Collection entries
Start of Block

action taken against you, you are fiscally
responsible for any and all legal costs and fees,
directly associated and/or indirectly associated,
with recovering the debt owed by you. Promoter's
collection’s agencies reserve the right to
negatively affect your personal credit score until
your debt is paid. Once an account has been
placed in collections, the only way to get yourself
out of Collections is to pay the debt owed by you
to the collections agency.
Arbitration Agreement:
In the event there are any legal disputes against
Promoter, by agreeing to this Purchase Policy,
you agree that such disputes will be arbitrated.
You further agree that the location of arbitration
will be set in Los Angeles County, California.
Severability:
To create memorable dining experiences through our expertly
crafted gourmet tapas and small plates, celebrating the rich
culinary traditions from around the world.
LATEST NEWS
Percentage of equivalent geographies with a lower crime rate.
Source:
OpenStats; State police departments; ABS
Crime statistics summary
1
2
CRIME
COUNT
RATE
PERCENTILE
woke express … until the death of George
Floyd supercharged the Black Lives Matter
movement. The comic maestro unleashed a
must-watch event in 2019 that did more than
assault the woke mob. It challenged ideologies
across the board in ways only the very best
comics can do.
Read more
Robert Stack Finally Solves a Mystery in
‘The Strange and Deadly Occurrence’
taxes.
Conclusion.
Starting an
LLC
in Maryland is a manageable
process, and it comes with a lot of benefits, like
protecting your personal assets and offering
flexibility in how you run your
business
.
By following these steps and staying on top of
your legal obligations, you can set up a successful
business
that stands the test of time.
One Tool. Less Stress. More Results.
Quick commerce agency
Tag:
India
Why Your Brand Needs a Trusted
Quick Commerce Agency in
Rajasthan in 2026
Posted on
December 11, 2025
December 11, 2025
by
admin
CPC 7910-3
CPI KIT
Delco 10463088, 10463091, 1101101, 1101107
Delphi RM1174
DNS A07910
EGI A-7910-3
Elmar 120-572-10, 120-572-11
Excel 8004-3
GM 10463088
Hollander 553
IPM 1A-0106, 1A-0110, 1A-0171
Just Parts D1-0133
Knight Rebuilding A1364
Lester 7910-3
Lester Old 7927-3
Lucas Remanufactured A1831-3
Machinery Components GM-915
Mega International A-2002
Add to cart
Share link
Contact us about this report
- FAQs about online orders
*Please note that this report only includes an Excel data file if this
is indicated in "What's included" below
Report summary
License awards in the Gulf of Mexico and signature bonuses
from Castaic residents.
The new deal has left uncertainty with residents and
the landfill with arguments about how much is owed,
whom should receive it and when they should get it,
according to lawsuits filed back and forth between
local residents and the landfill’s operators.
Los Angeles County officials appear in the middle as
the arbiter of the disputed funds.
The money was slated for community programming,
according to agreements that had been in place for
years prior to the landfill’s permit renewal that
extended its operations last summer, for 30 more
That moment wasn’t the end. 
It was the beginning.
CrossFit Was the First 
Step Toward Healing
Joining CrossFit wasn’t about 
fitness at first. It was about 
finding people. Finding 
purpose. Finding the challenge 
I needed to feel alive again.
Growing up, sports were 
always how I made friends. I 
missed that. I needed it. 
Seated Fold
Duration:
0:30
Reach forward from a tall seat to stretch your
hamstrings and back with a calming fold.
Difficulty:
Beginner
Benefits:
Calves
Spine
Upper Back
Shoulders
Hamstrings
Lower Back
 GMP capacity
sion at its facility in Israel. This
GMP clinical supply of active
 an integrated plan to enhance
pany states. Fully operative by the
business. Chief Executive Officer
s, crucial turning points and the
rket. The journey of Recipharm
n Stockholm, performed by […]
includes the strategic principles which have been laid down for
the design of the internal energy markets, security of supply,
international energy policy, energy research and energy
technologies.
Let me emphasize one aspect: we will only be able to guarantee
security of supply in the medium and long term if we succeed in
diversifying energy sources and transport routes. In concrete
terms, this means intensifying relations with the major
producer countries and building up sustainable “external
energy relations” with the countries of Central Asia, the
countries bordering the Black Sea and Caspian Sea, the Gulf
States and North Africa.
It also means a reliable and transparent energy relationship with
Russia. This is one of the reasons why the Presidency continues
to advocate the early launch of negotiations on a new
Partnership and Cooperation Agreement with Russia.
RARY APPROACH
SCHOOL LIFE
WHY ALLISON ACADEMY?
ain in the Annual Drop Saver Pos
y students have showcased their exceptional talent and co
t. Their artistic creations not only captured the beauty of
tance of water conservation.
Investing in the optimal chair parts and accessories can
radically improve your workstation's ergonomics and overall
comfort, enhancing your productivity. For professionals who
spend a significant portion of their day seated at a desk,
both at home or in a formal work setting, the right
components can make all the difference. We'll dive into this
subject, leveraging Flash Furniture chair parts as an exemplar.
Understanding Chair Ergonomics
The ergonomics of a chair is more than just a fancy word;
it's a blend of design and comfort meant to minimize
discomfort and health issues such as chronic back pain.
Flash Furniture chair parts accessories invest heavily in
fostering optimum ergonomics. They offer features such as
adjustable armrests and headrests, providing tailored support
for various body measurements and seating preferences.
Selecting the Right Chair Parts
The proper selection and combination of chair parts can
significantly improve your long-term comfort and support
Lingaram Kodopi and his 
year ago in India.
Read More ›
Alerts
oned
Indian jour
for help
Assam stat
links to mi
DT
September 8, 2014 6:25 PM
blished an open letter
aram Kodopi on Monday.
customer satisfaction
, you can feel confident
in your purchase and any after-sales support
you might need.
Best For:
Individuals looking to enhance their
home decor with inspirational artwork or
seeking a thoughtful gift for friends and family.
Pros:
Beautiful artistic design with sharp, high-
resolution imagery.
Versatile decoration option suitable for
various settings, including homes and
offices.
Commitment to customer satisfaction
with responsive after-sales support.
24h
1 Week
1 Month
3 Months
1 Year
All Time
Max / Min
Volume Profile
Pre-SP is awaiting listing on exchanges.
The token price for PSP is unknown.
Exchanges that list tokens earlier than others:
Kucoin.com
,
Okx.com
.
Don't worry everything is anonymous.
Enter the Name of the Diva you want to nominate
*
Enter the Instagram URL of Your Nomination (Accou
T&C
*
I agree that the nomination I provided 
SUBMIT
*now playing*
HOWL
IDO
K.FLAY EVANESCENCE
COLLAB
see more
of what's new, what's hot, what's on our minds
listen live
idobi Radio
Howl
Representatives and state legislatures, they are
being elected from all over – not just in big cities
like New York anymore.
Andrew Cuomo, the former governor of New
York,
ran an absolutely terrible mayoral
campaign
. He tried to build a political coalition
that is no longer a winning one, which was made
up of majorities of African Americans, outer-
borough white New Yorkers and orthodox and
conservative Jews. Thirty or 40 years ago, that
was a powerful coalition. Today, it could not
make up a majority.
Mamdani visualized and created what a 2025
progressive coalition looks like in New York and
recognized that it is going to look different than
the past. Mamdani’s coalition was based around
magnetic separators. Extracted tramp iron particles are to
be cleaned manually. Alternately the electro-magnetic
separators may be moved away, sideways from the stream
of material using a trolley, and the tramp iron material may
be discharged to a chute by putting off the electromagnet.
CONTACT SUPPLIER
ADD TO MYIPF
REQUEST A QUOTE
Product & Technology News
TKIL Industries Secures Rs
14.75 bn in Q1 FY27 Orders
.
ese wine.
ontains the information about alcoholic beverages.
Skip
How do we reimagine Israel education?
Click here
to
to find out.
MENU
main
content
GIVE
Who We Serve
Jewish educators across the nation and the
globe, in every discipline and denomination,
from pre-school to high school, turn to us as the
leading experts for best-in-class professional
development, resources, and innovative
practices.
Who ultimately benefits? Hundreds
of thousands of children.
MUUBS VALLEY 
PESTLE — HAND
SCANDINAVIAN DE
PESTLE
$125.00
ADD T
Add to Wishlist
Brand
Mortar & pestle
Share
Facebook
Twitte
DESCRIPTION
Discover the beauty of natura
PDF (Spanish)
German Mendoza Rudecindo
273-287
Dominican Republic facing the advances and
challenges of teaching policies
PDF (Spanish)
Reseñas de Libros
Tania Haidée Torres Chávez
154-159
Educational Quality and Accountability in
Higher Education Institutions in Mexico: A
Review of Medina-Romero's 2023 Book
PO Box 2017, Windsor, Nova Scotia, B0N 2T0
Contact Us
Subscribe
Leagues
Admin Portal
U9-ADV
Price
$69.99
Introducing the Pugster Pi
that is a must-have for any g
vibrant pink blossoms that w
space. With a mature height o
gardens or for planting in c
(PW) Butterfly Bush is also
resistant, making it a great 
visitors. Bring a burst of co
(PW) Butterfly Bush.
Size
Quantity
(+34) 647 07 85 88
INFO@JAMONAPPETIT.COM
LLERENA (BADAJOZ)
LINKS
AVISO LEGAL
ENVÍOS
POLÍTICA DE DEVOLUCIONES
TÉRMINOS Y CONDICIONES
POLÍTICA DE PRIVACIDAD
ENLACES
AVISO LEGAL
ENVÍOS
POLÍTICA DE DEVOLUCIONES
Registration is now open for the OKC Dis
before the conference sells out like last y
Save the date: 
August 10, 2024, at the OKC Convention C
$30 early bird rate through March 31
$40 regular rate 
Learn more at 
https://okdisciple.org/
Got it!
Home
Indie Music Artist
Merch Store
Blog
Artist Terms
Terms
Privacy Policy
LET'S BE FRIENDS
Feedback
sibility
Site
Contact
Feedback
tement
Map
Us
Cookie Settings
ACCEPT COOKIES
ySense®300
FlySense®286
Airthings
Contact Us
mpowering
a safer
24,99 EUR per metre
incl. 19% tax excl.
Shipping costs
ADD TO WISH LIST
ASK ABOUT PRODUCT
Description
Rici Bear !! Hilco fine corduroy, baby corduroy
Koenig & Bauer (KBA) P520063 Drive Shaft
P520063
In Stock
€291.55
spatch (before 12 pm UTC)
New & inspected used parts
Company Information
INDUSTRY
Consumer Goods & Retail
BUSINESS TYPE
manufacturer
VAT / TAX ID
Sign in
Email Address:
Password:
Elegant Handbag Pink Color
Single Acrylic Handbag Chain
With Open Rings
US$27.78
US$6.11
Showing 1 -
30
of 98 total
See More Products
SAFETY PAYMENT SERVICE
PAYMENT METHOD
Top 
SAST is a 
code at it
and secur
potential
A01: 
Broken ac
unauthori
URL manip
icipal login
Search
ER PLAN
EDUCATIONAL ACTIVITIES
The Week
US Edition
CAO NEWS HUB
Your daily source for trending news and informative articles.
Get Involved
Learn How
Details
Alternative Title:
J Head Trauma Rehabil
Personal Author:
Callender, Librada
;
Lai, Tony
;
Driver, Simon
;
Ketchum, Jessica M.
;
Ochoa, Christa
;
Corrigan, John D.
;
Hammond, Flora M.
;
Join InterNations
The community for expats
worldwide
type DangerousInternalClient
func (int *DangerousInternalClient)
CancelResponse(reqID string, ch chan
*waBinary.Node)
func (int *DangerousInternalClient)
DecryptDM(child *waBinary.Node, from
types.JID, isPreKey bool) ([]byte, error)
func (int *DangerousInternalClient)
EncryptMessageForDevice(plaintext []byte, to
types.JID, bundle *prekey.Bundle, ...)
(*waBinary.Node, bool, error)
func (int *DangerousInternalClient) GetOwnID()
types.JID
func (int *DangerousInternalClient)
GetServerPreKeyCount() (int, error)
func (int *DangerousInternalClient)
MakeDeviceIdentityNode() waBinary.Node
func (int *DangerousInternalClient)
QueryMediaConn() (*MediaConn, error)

End of Block

- _Assignment_: Where the data above reaches the line holding "Knight Rebuilding A1364", begin printing, and stop after the line holding "according to agreements". Each line must be reproduced exactly, with nothing else added.

- _Output for this exercise_:
Knight Rebuilding A1364
Lester 7910-3
Lester Old 7927-3
Lucas Remanufactured A1831-3
Machinery Components GM-915
Mega International A-2002
Add to cart
Share link
Contact us about this report
- FAQs about online orders
*Please note that this report only includes an Excel data file if this
is indicated in "What's included" below
Report summary
License awards in the Gulf of Mexico and signature bonuses
from Castaic residents.
The new deal has left uncertainty with residents and
the landfill with arguments about how much is owed,
whom should receive it and when they should get it,
according to lawsuits filed back and forth between
local residents and the landfill’s operators.
Los Angeles County officials appear in the middle as
the arbiter of the disputed funds.
The money was slated for community programming,
according to agreements that had been in place for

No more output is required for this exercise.